If your organization is considering using benchmarking as a method of identifying labor waste it is extremely important that you approach it on a department-by-department basis and test the broad assumptions the data makes. Departments with higher parallels in volume data (such as those measured by acuity-adjusted-patient-days) who due to industry pressures track similar quality measures (such as: rates of infection, slips & falls, etc . . .) who are sandwiched in the care delivery process (few direct admits or direct discharges) are most likely to benchmark with fewer organizational variances. Conversely, departments on the front or back end of care processes such as ED & obs departments, TCU’s, tend to have the greatest variances. Also to be considered are non-direct patient care areas which may measure different units of work based on organizational variances.

Step 3: Don’t be afraid to ask questions of your data provider in advance

You can avoid much future pain by asking and answering specific questions that highlight the potential differences between your organization and those in the benchmarking pool. If time or political pressure do not allow such detailed introspection (such as was asked of the ED benchmarking conclusions in the example above) then at a minimum, assemble your leadership team and ask the 3 most important questions:

  • Is this benchmarking data “actionable” in its current form?
  • Does it take into consideration the ways in which we are unique/different from the benchmarked facilities?
  • What risks are we taking if we chose to act on this benchmarking data knowing that no quality or results data were included in determining the benchmark?
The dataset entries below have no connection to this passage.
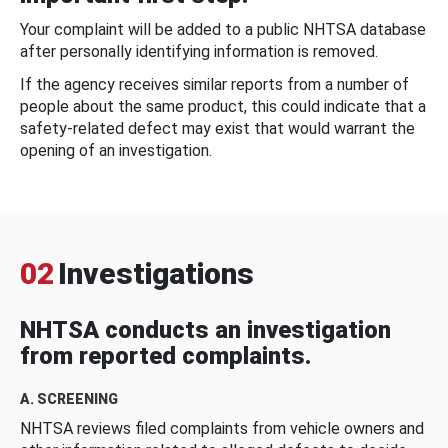
Your complaint will be added to a public NHTSA database
after personally identifying information is removed.
If the agency receives similar reports from a number of
people about the same product, this could indicate that a
safety-related defect may exist that would warrant the
opening of an investigation.
02
Investigations
NHTSA conducts an investigation
from reported complaints.
A. SCREENING
NHTSA reviews filed complaints from vehicle owners and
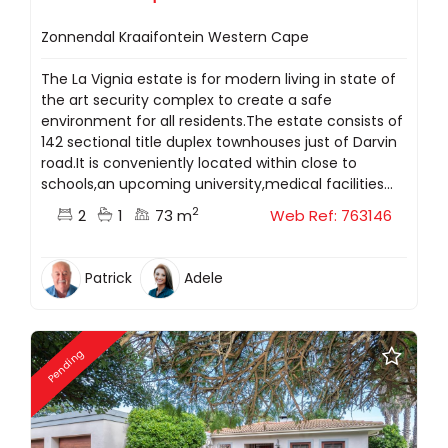
Zonnendal Kraaifontein Western Cape
The La Vignia estate is for modern living in state of
the art security complex to create a safe
environment for all residents.The estate consists of
142 sectional title duplex townhouses just of Darvin
road.It is conveniently located within close to
schools,an upcoming university,medical facilities...
2
2
1
73 m
Web Ref: 763146
Patrick
Adele
Pending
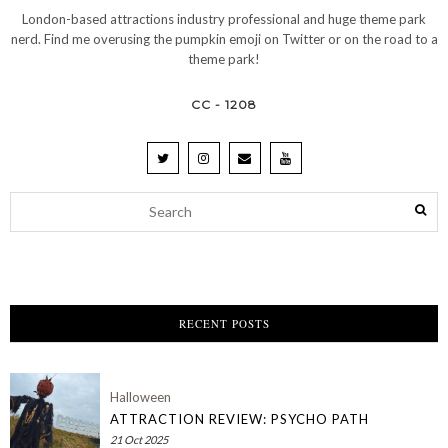
London-based attractions industry professional and huge theme park
nerd. Find me overusing the pumpkin emoji on Twitter or on the road to a
theme park!
CC - 1208
RECENT POSTS
Halloween
ATTRACTION REVIEW: PSYCHO PATH
21 Oct 2025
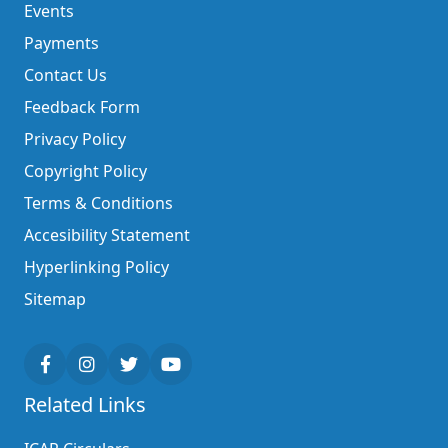
Events
Payments
Contact Us
Feedback Form
Privacy Policy
Copyright Policy
Terms & Conditions
Accesibility Statement
Hyperlinking Policy
Sitemap
Related Links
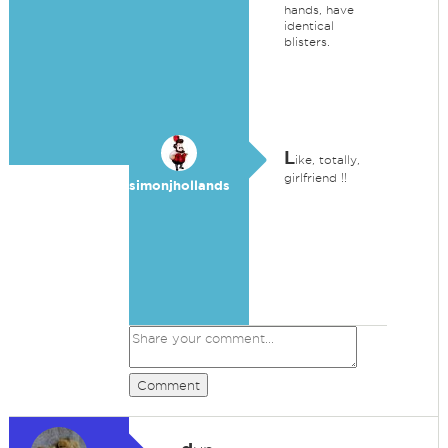
hands, have
identical
blisters.
L
ike, totally,
girlfriend !!
simonjhollands
Comment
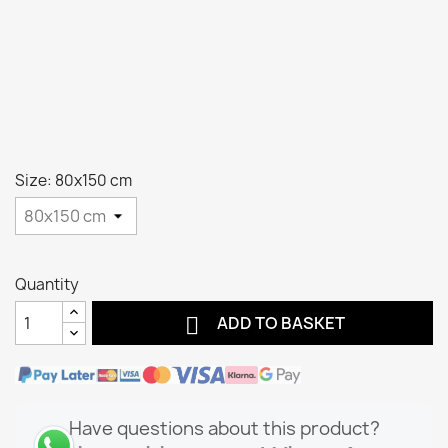
Size: 80x150 cm
Quantity

ADD TO BASKET
Have questions about this product?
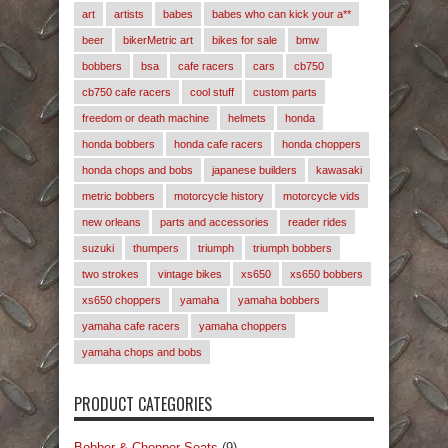
art
artists
babes
babes who can kick your a**
beer
bikerMetric art
bikes for sale
bmw
bobbers
bsa
cafe racers
cars
cb750
cb750 cafe racers
cool stuff
custom parts
freedom or death machine
helmets
honda
honda bobbers
honda cafe racers
honda choppers
honda chops and bobs
japanese builders
kawasaki
metric bobbers
motorcycle history
motorcycle vids
new orleans
parts and accessories
reader rides
suzuki
thumpers
triumph
triumph bobbers
two strokes
vintage bikes
xs650
xs650 bobbers
xs650 choppers
yamaha
yamaha bobbers
yamaha cafe racers
yamaha choppers
yamaha chops and bobs
PRODUCT CATEGORIES
Bobber & Chopper Seats
(9)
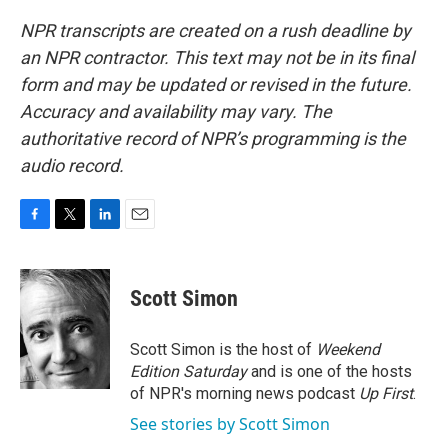
NPR transcripts are created on a rush deadline by
an NPR contractor. This text may not be in its final
form and may be updated or revised in the future.
Accuracy and availability may vary. The
authoritative record of NPR’s programming is the
audio record.
F
T
L
E
a
w
i
m
c
i
n
a
e
t
k
i
Scott Simon
b
t
e
l
o
e
d
o
r
I
Scott Simon is the host of
Weekend
k
n
Edition Saturday
and is one of the hosts
of NPR's morning news podcast
Up First
.
See stories by Scott Simon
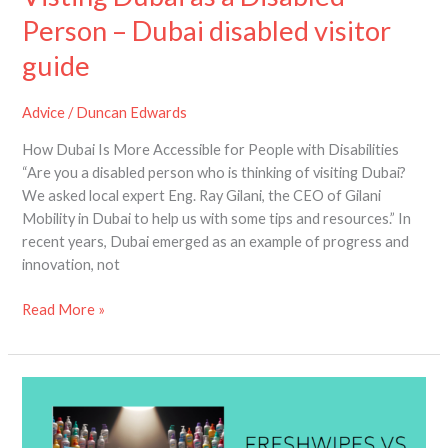
Person – Dubai disabled visitor
guide
Advice
/
Duncan Edwards
How Dubai Is More Accessible for People with Disabilities
“Are you a disabled person who is thinking of visiting Dubai?
We asked local expert Eng. Ray Gilani, the CEO of Gilani
Mobility in Dubai to help us with some tips and resources.” In
recent years, Dubai emerged as an example of progress and
innovation, not
Read More »
Skunky
Wipes
vs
If you can answer these questions in a satisfactory manner, then you can feel better knowing your benchmarks are not likely to hurt the organization. If, however, you are unable to do so, then take a pause and focus onidentifying the work processes, automation levels or unique operational pressures that drive human behavior and force labor waste in your organization. It is always better to benchmark your current performance against your own best historical performance and address the process challenges that have grown in the meantime than to compare your apple to someone else’s orange!